**What is required:**
Print the listing exactly as it stands. Skip every picture.

**The data:**
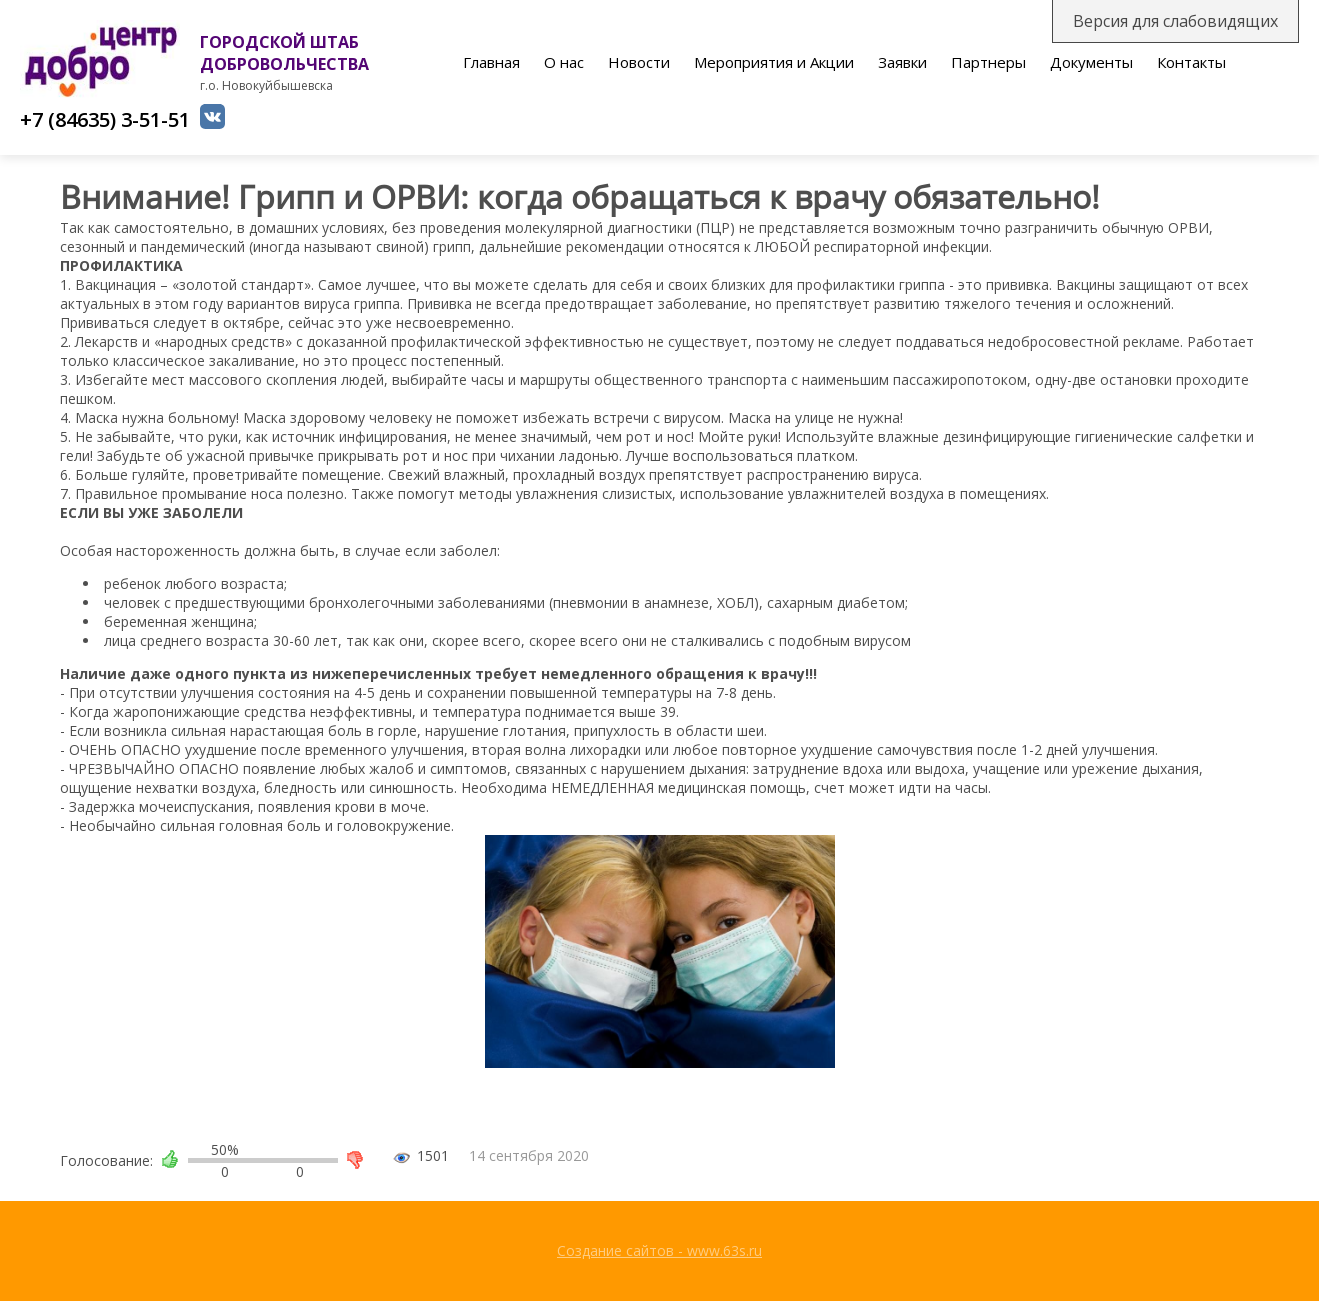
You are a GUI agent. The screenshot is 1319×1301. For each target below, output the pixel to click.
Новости (639, 62)
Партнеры (988, 62)
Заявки (902, 62)
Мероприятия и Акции (774, 62)
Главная (491, 62)
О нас (564, 62)
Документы (1091, 62)
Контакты (1191, 62)
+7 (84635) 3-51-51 (105, 119)
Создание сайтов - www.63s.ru (659, 1250)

**Output of the exercise:**
You are a GUI agent. The screenshot is 1319×1301. For each target below, output the pixel to click.
Новости (639, 62)
Партнеры (988, 62)
Заявки (902, 62)
Мероприятия и Акции (774, 62)
Главная (491, 62)
О нас (564, 62)
Документы (1091, 62)
Контакты (1191, 62)
+7 (84635) 3-51-51 (105, 119)
Создание сайтов - www.63s.ru (659, 1250)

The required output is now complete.